When you configure a mass ingestion job to write to a target, the number of files that you want to write with each COPY command to the target impacts performance.
Specify a batch size for the maximum number of files to be transferred in a batch in the source properties of the mass ingestion task. When you specify a batch size, the performance of the task is optimized.
The default batch size is 5. When you use Snowflake Cloud Data Warehouse V2 Connector to write from Amazon S3 or Azure Blob Storage sources to a Snowflake target, you can specify a maximum batch size of 1000 in the Amazon S3 V2 or Azure Blob Storage V3 source properties.
Similarly, when you use Databricks DB SQL Connector to write from Amazon S3 or Azure Blob Storage sources to a Databricks target, you can specify a maximum batch size of 1000 in the Amazon S3 V2 or Azure Blob Storage V3 source properties.
For other mass ingestion supported sources, you must specify a batch size between 1 and 20.
The following examples illustrate the optimization of a mass ingestion task when you configure a batch size to write to a target.
Impact of Batch Size on Mass Ingestion Performance - Amazon S3 Source and Snowflake Target
The following graph depicts the impact of the batch size on the performance of a mass ingestion task when the source is Amazon S3 and the target is Snowflake:
You can observe an improvement of around 10X in the writer performance when you specify an appropriate batch size.
Impact of Batch Size on Mass Ingestion Performance - Local Flat File Source and Snowflake Target
The following graph depicts the impact of the batch size on the performance of a mass ingestion task when the source is a local flat file and the target is Snowflake:
You can observe around 4X improvement in the mass ingestion performance with an increase in the batch size.
Impact of Batch Size on Mass Ingestion Performance - Azure Blob Source and SQL Data Warehouse Target
The following graph illustrates the impact of the batch size on the performance of a mass ingestion task when the source is Azure Blob and the target is SQL Data Warehouse:
NOPQ (Number of Polybase Queries) = Number of Files/Batch Size.
You can observe around 2X improvement in the writer performance.

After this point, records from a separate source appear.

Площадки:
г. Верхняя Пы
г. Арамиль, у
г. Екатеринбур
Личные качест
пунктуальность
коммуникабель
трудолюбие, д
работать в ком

Performance Impact between a Mass Ingestion Task and Mapping Task - Flat File Source and Microsoft Azure Data Lake Store Target
The following graph illustrates the impact of the batch size in a mapping task and a mass ingestion task when the source is Azure Blob and the target is SQL Data Warehouse:
The performance of the mass ingestion task is 9X times faster than a mapping task.
Impact of Batch Size on Mass Ingestion Performance - ADLS Gen2 Source and Databricks Target
The following graph depicts the impact of the batch size on the performance of a mass ingestion task when the source is ADLS Gen2 and the target is Databricks:
You can observe an improvement of around 2X in the writer performance when you specify an appropriate batch size.

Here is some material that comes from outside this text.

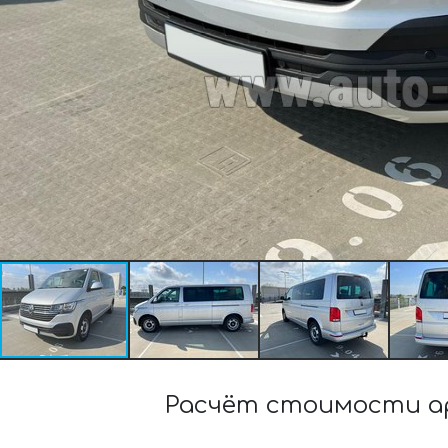
Расчёт стоимости аре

Impact of tuning number of parallel batches along with batch size
The following graph illustrates the impact of tuning number of parallel batches with batch size on the performance of a mass ingestion task when the source is ADLS Gen2 and the target is Databricks DB SQL:
Where NOPB is the number of parallel batches.
You can observe a significant improvement in the writer performance.

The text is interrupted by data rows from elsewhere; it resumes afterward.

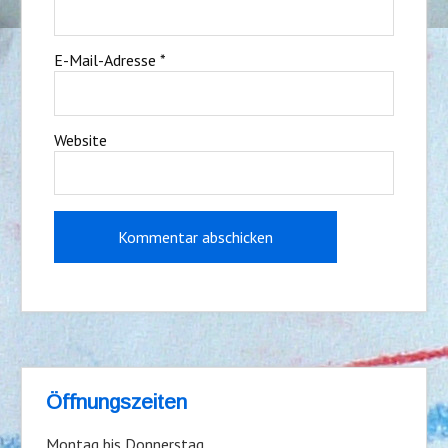
E-Mail-Adresse
*
Website
Öffnungszeiten
Montag bis Donnerstag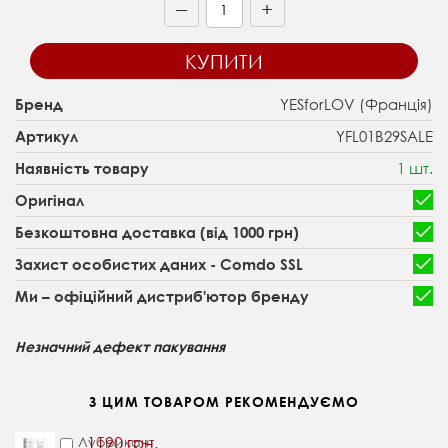
+
—
КУПИТИ
YESforLOV (Франція)
Бренд
YFL01B29SALE
Артикул
1 шт.
Наявність товару
Оригінал
Безкоштовна доставка (від 1000 грн)
Захист особистих даних - Comdo SSL
Ми – офіційний дистриб'ютор бренду
Незначний дефект пакування
З ЦИМ ТОВАРОМ РЕКОМЕНДУЄМО
Лубрикант
1190 грн.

Guidelines for optimizing the mass ingestion task performance to a Microsoft Azure Data Lake Store target
Consider the following guidelines to optimize the performance of the mass ingestion task while uploading files to a Microsoft Azure Data Lake Store target:
The batch size must not exceed a maximum size of 20 when the source is a flat file.
The batch size must be less than or equal to the number of VCores in the agent virtual machine.
To optimize performance, the recommended JVM maximum heap size must be 1 GB to avoid garbage collection overhead and out-of-memory errors. When you use the default JVM heap size, the mass ingestion task might fail with an out-of-memory error. If you do not specify an appropriate JVM maximum heap size, the mass ingestion performance might also be impacted.
Guidelines for optimizing the mass ingestion task performance to a Databricks DB SQL target
Consider the following guidelines to optimize the performance of the mass ingestion task while writing data to a Databricks DB SQL target:
The batch size must not exceed a maximum size of 1000 when the source is a ADLS/S3.
For large datasets, bigger size clusters gives better performance.
General guidelines for configuring the batch size
Consider the following guidelines to optimize performance:
When you specify a batch size, you must also ensure that the source file is split into multiple smaller files so that performance is optimized.
For optimized performance, batch size should be equal to or close to the number of files to be loaded in the target.
Increasing the number of parallel batches with batch size can further improve performance.
For information about the appropriate batch size value that you can specify for different sources and targets in a mass ingestion task, see the
Local folder source properties topic in the Mass Ingestion help.